◆ **WORK INSTRUCTION**: Below are the records; how many of their lines contain "each"? Reply only with that figure.

◆ **RECORDS**:
_ _ _ _ _ _ _

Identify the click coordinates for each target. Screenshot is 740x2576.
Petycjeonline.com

_ _ _ _ _ _ _

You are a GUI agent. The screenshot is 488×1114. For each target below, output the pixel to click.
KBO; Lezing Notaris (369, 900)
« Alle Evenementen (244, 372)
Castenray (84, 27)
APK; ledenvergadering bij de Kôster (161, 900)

_ _ _ _ _ _ _

◆ **YOUR RESPONSE**: 2